The boosted regression tree algorithm can generally be expected to perform much better than many other competing modeling methods as a binary classifier, but often not as well as an estimator of the true class probability. By definition, logistic models, either single models or averaged ensembles, will more closely approximate the true probability of a class membership. Mease et al. (2007) and Flach and Matsubara (2008) provide more details about this issue. It is possible to calibrate BRT model output to yield class membership probabilities using the scaling method of Platt (1999) as suggested in Niculescu-Mizil and Caruana (2005). The model output was evaluated with spine plots and calibration plots, and it was determined that the models used here were very well calibrated and that Platt scaling was not required here was not required for the model as used here.
RESULTS:
The performance of the shoreline-oiling model constructed as described above was evaluated by computing the Area Under the Curve (AUC) statistic of Receiver Operating Characteristic (ROC) curves (Robin et al, 2011) for both the training data and the independent test data. While there exist some questions regarding the optimality of AUC as a model performance metric (Jiménez-Valverde, 2012), it is still the most applied measure of accuracy for binary classification models. The performance of the model was very good, with nearly identical AUC values for both training and testing data. Only a slight decline in AUC for the independent test set was observed, and both AUC values were above 0.91 (Figure 5). Spine plot and calibration plots indicated that the model was well calibrated, and that Platt scaling was not required to yield relative probability (Figure 6.)
ROC plots and Area Under the Curve (AUC) values for training (A.) and independent test samples (B.)
ROC plots and Area Under the Curve (AUC) values for training (A.) and independent test samples (B.)
Spine plot (A) and calibration plot (B) of predicted and actual empirical probabilities from independent test data.
Spine plot (A) and calibration plot (B) of predicted and actual empirical probabilities from independent test data.
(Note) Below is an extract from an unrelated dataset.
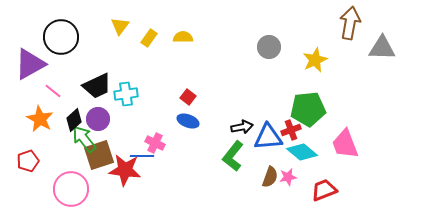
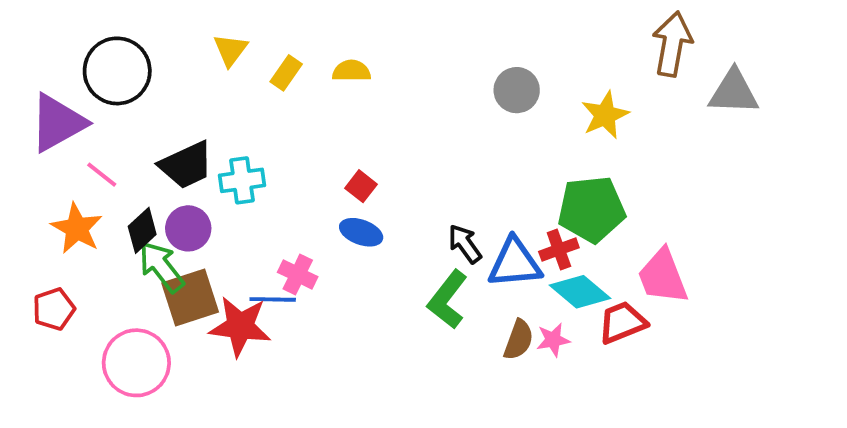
black arrow: (242, 127) -> (465, 244), turned -115
red trapezoid: (324, 190) -> (622, 323), moved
The relative importance of each variable in the model was evaluated by computing the reduction in deviance attributable to each variable in predicting the gradient of the following iteration (Figure 7). This is presented as the relative influence of each variable in reducing the loss function (Friedman, 2001). The marginal effects of each variable, which depicts the effect of that variable with other variables integrated out, was plotted (Figure 7). Of the variables included in the model, the normalized composite oil-loading index was responsible for approximately two thirds of the explanatory power of the model, with increased oil-loading index values being associated with increased likelihood of oil presence. All the input variables were contributing predictors with the 1,000-m convexity index and habitat being somewhat more significant. Generally increased convexity at the 1,000-m scale was associated with increased likelihood of oil presence, and beaches were more likely to have been oiled than wetlands or other types of shoreline, given similar oil loading and geometry. The other convexity indices demonstrated a more complex relationship with the resulting likelihood of oiling. A map of all surveyed shorelines by oil presence/absence at the end of 2011 and model output for the same shorelines is depicted in Figure 8.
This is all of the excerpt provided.